Recently, I found myself in a situation where I provided assistance and insight to someone who then used my work as a case study for a bid. The bid was successful. I was asked to prepare contracts. And then — once everything was in place — the agreement was quietly not honoured.
No dramatic confrontation. No outright refusal. Just a slow retreat and a sudden absence of accountability.
It was a reminder of something many of us only learn the hard way:
Nice words are not protection.
Good intentions are not safeguards.
As consultants, creatives, and service providers, we often sit in the grey areas of :
early conversations
“quick questions”
exploratory calls
scoping discussions that feel informal.
Before you realise it, you’re:
advising
shaping thinking
contributing IP
influencing outcomes
…all without anything formally in place.
What feels like relationship-building can quietly turn into unpaid consultancy.
Don’t Get Caught Off Guard: Protect Your Work & Your IP
After this experience, I revisited my contracts and agreements and made several adjustments.
Here are the fundamentals every service provider should have in place:
1. Clear consultancy terms and conditions
Define what consultancy actually means in your business.
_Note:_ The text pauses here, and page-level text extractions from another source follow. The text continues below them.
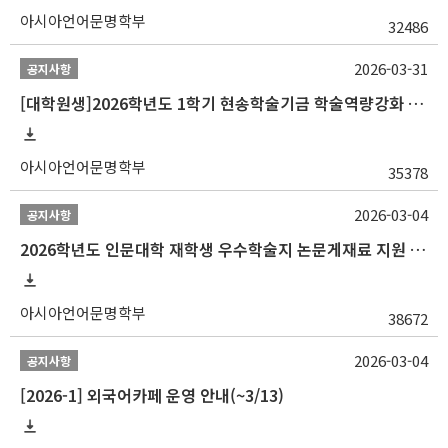
아시아언어문명학부
32486
2026-03-31
공지사항
[대학원생]2026학년도 1학기 현송학술기금 학술역량강화 사업 안내
아시아언어문명학부
35378
2026-03-04
공지사항
2026학년도 인문대학 재학생 우수학술지 논문게재료 지원 안내
아시아언어문명학부
38672
2026-03-04
공지사항
[2026-1] 외국어카페 운영 안내(~3/13)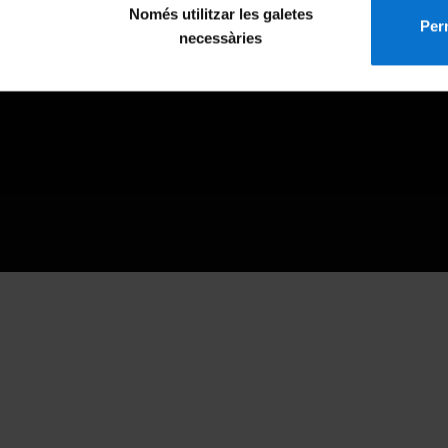
Només utilitzar les galetes
Perm
necessàries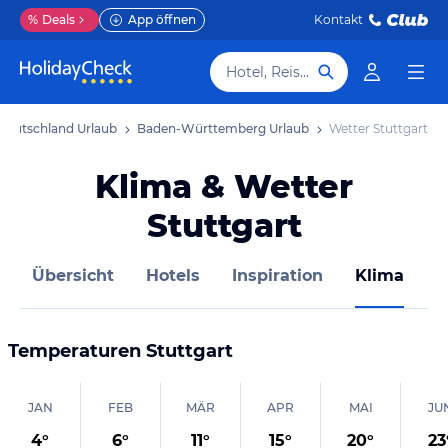
%
Deals
App öffnen
Kontakt
Hotel, Reiseziel
Deutschland Urlaub
Baden-Württemberg Urlaub
Wetter Stuttgart
Klima & Wetter
Stuttgart
Übersicht
Hotels
Inspiration
Klima
D
Temperaturen
Stuttgart
JAN
FEB
MÄR
APR
MAI
JU
4
°
6
°
11
°
15
°
20
°
23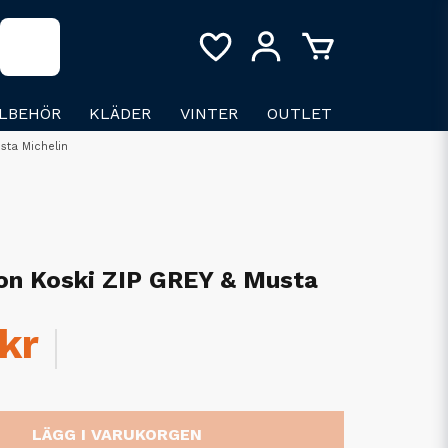
LLBEHÖR
KLÄDER
VINTER
OUTLET
sta Michelin
ion Koski ZIP GREY & Musta
kr
LÄGG I VARUKORGEN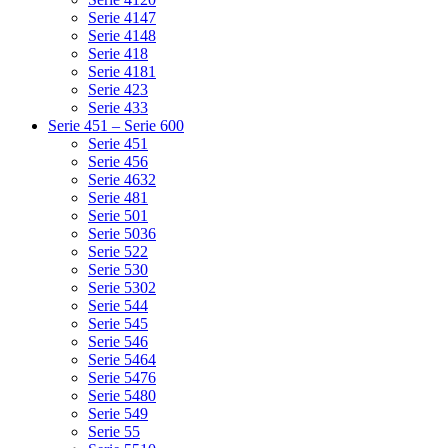
Serie 4147
Serie 4148
Serie 418
Serie 4181
Serie 423
Serie 433
Serie 451 – Serie 600
Serie 451
Serie 456
Serie 4632
Serie 481
Serie 501
Serie 5036
Serie 522
Serie 530
Serie 5302
Serie 544
Serie 545
Serie 546
Serie 5464
Serie 5476
Serie 5480
Serie 549
Serie 55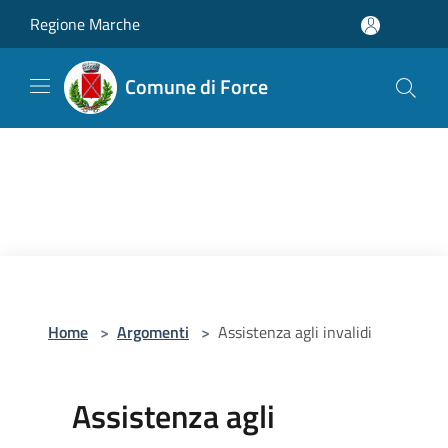
Salta al contenuto principale
Regione Marche
Comune di Force
Home
>
Argomenti
>
Assistenza agli invalidi
Assistenza agli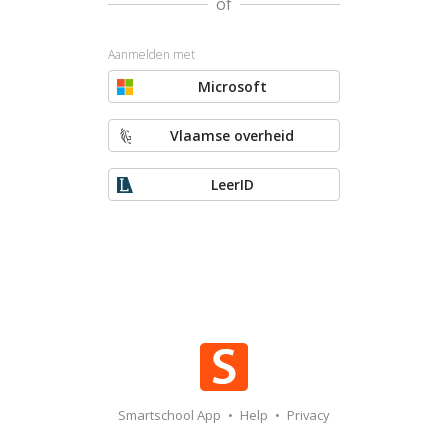
of
Aanmelden met
Microsoft
Vlaamse overheid
LeerID
Smartschool App
•
Help
•
Privacy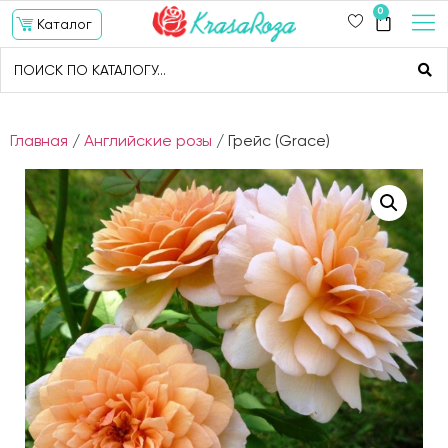
0
Каталог
Главная
/
Английские розы
/ Грейс (Grace)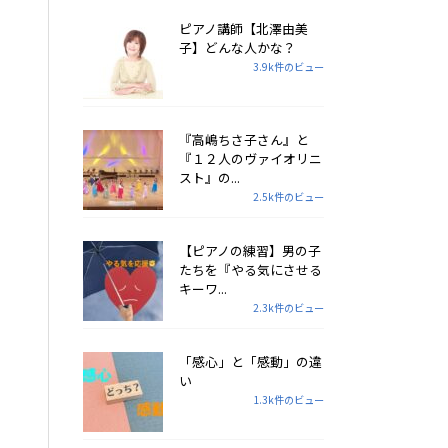
ピアノ講師【北澤由美
子】どんな人かな？
3.9k件のビュー
『高嶋ちさ子さん』と
『１２人のヴァイオリニ
スト』の...
2.5k件のビュー
【ピアノの練習】男の子
たちを『やる気にさせる
キーワ...
2.3k件のビュー
「感心」と「感動」の違
い
1.3k件のビュー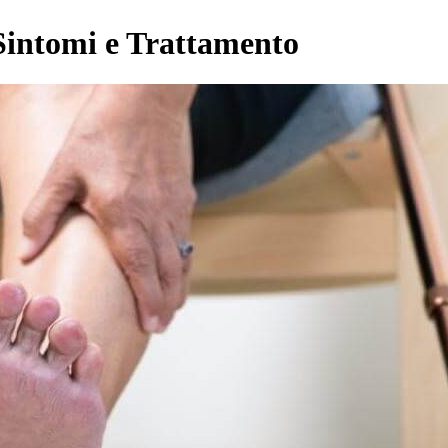
 Sintomi e Trattamento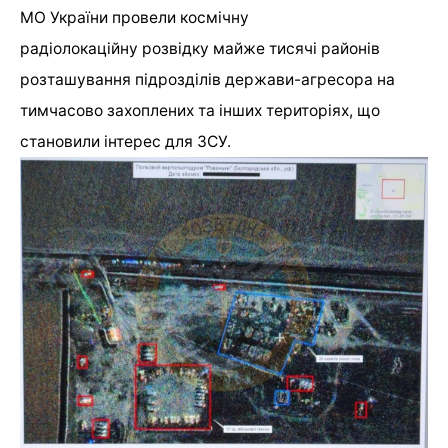
МО України провели космічну
радіолокаційну розвідку майже тисячі районів
розташування підрозділів держави-агресора на
тимчасово захоплених та інших територіях, що
становили інтерес для ЗСУ.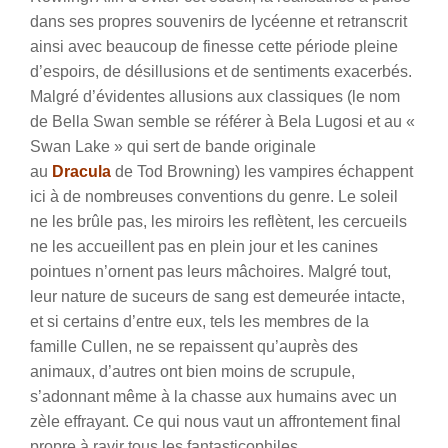
dans ses propres souvenirs de lycéenne et retranscrit
ainsi avec beaucoup de finesse cette période pleine
d’espoirs, de désillusions et de sentiments exacerbés.
Malgré d’évidentes allusions aux classiques (le nom
de Bella Swan semble se référer à Bela Lugosi et au «
Swan Lake » qui sert de bande originale
au
Dracula
de Tod Browning) les vampires échappent
ici à de nombreuses conventions du genre. Le soleil
ne les brûle pas, les miroirs les reflètent, les cercueils
ne les accueillent pas en plein jour et les canines
pointues n’ornent pas leurs mâchoires. Malgré tout,
leur nature de suceurs de sang est demeurée intacte,
et si certains d’entre eux, tels les membres de la
famille Cullen, ne se repaissent qu’auprès des
animaux, d’autres ont bien moins de scrupule,
s’adonnant même à la chasse aux humains avec un
zèle effrayant. Ce qui nous vaut un affrontement final
propre à ravir tous les fantasticophiles.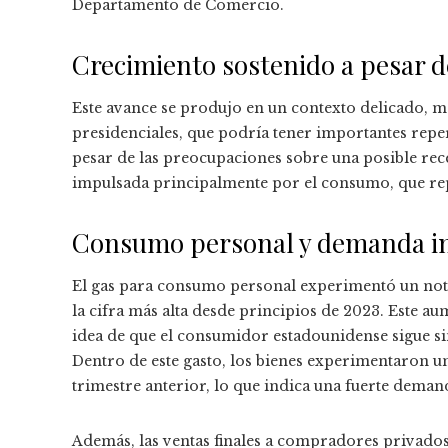
Departamento de Comercio.
Crecimiento sostenido a pesar d
Este avance se produjo en un contexto delicado, m
presidenciales, que podría tener importantes reper
pesar de las preocupaciones sobre una posible rec
impulsada principalmente por el consumo, que rep
Consumo personal y demanda i
El gas para consumo personal experimentó un no
la cifra más alta desde principios de 2023. Este a
idea de que el consumidor estadounidense sigue s
Dentro de este gasto, los bienes experimentaron u
trimestre anterior, lo que indica una fuerte deman
Además, las ventas finales a compradores privados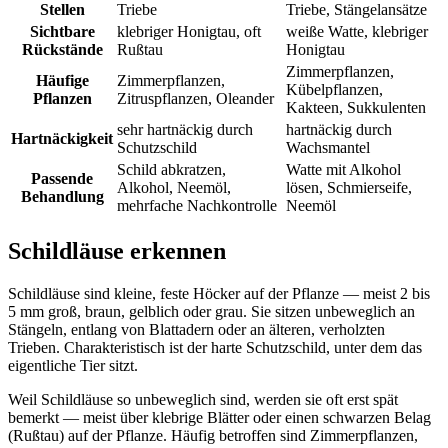
Stellen
Triebe
Triebe, Stängelansätze
Sichtbare
klebriger Honigtau, oft
weiße Watte, klebriger
Rückstände
Rußtau
Honigtau
Zimmerpflanzen,
Häufige
Zimmerpflanzen,
Kübelpflanzen,
Pflanzen
Zitruspflanzen, Oleander
Kakteen, Sukkulenten
sehr hartnäckig durch
hartnäckig durch
Hartnäckigkeit
Schutzschild
Wachsmantel
Schild abkratzen,
Watte mit Alkohol
Passende
Alkohol, Neemöl,
lösen, Schmierseife,
Behandlung
mehrfache Nachkontrolle
Neemöl
Schildläuse erkennen
Schildläuse sind kleine, feste Höcker auf der Pflanze — meist 2 bis
5 mm groß, braun, gelblich oder grau. Sie sitzen unbeweglich an
Stängeln, entlang von Blattadern oder an älteren, verholzten
Trieben. Charakteristisch ist der harte Schutzschild, unter dem das
eigentliche Tier sitzt.
Weil Schildläuse so unbeweglich sind, werden sie oft erst spät
bemerkt — meist über klebrige Blätter oder einen schwarzen Belag
(Rußtau) auf der Pflanze. Häufig betroffen sind Zimmerpflanzen,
What’s included? What’s not? What triggers a fee?
2. A definition of “consultation” vs “commissioned work”
If scoping, strategy, or advisory input contributes to someone else’s deliverable or commercial outcome, that’s not casual conversation — it’s value.
3. Scope boundaries (and what scope creep looks like)
Spell out when work moves beyond an initial discussion and becomes chargeable. This protects both parties.
4. IP protection
Make it explicit that your ideas, frameworks, documents, and thinking remain your intellectual property unless agreed otherwise in writing.
5. Contracts in place before meaningful work begins
Not after. Not “once we see how it goes.” Before.
Here’s the uncomfortable truth.
Most people don’t set out to exploit you.
But when boundaries aren’t clear, value gets absorbed — and accountability disappears.
Protecting yourself isn’t about distrust.
It’s about professionalism.
It allows you to be generous and secure. Collaborative and respected.
I will leave you with this final thought.
If you’ve ever felt that uneasy moment —the one where you realise you’ve given more than you intended—this is your reminder to pause, tighten things up, and put protection in place.
Your work has value.
Your experience has value.
And clarity is one of the kindest things you can bring into any working relationship.